Today, my anxiety built to breaking point and became an awful ball of fury in my chest. Fury at myself, for feeling that way, and for not being able to do the things that would help. Fury at the people around me, for not telepathically understanding how I felt and responding how I wanted them to. Fury at not being able to communicate or find a path through the feelings.

Because of my mindfulness learning, I could see all of this happening. It doesn’t mean I could stop the feelings occurring. It does mean I could know that the anxiety was releasing massive amounts of unused cortisol which was racing through my blood and making me turn Hulk. I was in fight or flight mode and if I wasn’t careful, I was going to have a fight I regretted because no one had done anything wrong and man can I say some bitchy stuff when I get into this space. Who is that person? Not someone I want to be around.

So I flew. I took myself out of the situation and off for a walk. This is hard for me to do because walking is painful and I have chronic fatigue. But the pain was a better alternative, and the walk allowed the cortisol to burn off so I could get some perspective.

Back to the cat. Sometimes, I get these sorts of feelings – anger, anxiety, distress – late at night and going for a walk isn’t a feasible option.

Cats are the queens of mindfulness. Just get a load of them; sittin’, starin’, thinkin’ about shit. They know stuff. They are totally aware of their surroundings and their needs, and they also know how to ask for what they want.

What they want, often, is your attention. Totally and completely. Not half of it, while you make dinner, or quarter of it, while you watch TV. If I stroke Carina absentmindedly, she’s as likely to bite my hand as she is to purr. “Hey, you! You ain’t payin’ enough attention! I want a rub between the ears, not a chin scritch!”

So, when I feel distressed, I look for Carina. Like I said, I’m not good at focusing on breath, so I need something else to ground me. When you’re starting mindfulness, it’s best to try to get a hold on the physical present before you try to see what’s happening in your mind. I do this by going through all my senses and using Carina as a guide.

What does her fur feel like under my fingers? Is she purring?. Is she looking at me? Does she look grumpy? (if she does, probably don’t proceed). Does she smell like woodsmoke from sitting by the fire?

Once I get a hold on my physical surroundings, the cortisol and adrenaline can start coming down. There’s no immediate threat, unless Carina has decided it’s past dinner time. I don’t need to fight or fly away.

Cups of tea are a staple of mindfulness. About this point I usually make some chamomile.
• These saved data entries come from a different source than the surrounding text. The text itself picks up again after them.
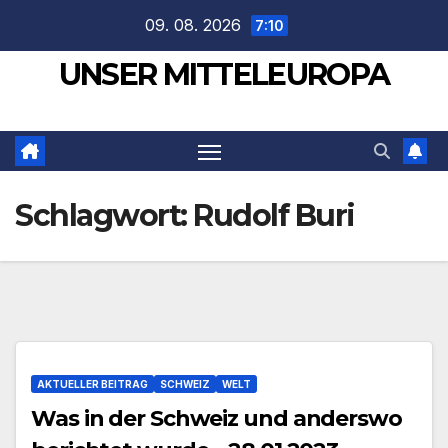
Zum
09. 08. 2026
7:10
Inhalt
UNSER MITTELEUROPA
springen
Schlagwort:
Rudolf Buri
AKTUELLER BEITRAG
SCHWEIZ
WELT
Was in der Schweiz und anderswo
Focusing on the small act of drinking the tea, how it tastes, the warmth of the cup, can all help to bring you back down.

Visualisations can also be helpful. Mine is a freight train. I picture myself standing on a narrow grassy rise, and there’s a training rushing by at a million miles an hour. I can feel the wind of it on my face, but my feet are firm. That’s my emotions, screeching by. It’d be harmful to try and get on board. They are finite, and they will pass, and I will still be standing in the grass when they do.
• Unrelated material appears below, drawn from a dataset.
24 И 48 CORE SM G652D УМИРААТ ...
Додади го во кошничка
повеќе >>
For me, learning that stress and anxiety are actual physical neural reactions helped me combat them. They’re literally “in your head.” They happen because our brains try and protect us. Anxiety is survival mode conditioning. Unfortunately, our brains only care if we’re alive – they don’t care if we’re happy or not.
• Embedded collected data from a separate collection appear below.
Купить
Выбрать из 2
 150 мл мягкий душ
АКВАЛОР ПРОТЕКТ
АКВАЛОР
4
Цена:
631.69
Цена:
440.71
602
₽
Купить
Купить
I’m reading another book now called “Reinventing Your Life” which sounds sort’ve like a cross between something someone wrote when they were high and idealistic in the 70s and some millennial zealot trying to sell you a survivalist bunker. It’s actually an incredibly helpful psychotherapy resource written by two doctors. It talks about “lifetraps,” which are patterns we learned in childhood to keep ourselves safe, but that are actually self-destructive.

There are 11 lifetraps. Somewhat unfortunately, I seem to have all of them. Anyone would think I want to survive or something.

This is the sort of knowledge that will help my mindfulness. The first step to changing patterns is seeing them. I can’t change anything if I can’t be aware of what’s happening while it is happening. Knowledge really is power.

The other things I find helpful is this: failure is normal. This is not an easy game. I’m trying to rewrite stuff that’s been written the same way for a very long time. I’m going to fail multiple times – but I know what I’m failing at. Maybe I could (very optimistically) say I’m on Chapter 3 of Portia Nelson’s “Autobiography in Five Short Chapters.” So, I’ll leave you with that.

 

Autobiography in Five Short Chapters

I

I walk down the street.
There is a deep hole in the sidewalk
I fall in.
I am lost … I am helpless.
It isn’t my fault.
It takes me forever to find a way out.

II

I walk down the same street.
There is a deep hole in the sidewalk.
I pretend I don’t see it.
I fall in again.
I can’t believe I am in the same place
but, it isn’t my fault.
It still takes a long time to get out.

III

I walk down the same street.
There is a deep hole in the sidewalk.
I see it is there.
I still fall in … it’s a habit.
my eyes are open
I know where I am.
It is my fault.
I get out immediately.

IV

I walk down the same street.
There is a deep hole in the sidewalk.
I walk around it.

V

I walk down another street.

 

3 Replies to “Walking down the other street”

  1. Tariqa

    Thanks for this post. Mindfulness was a huge help for me when I had a soul-crushing bout of major depression in 2011, but I’ve fallen back into bad habits of late. You’ve reminded me how important it is to focus on now, especially when things are looking grim.

    Reply
  2. Somebody

    The best example of mindfulness I ever saw was at a play group/pre-school of 2-3 year olds.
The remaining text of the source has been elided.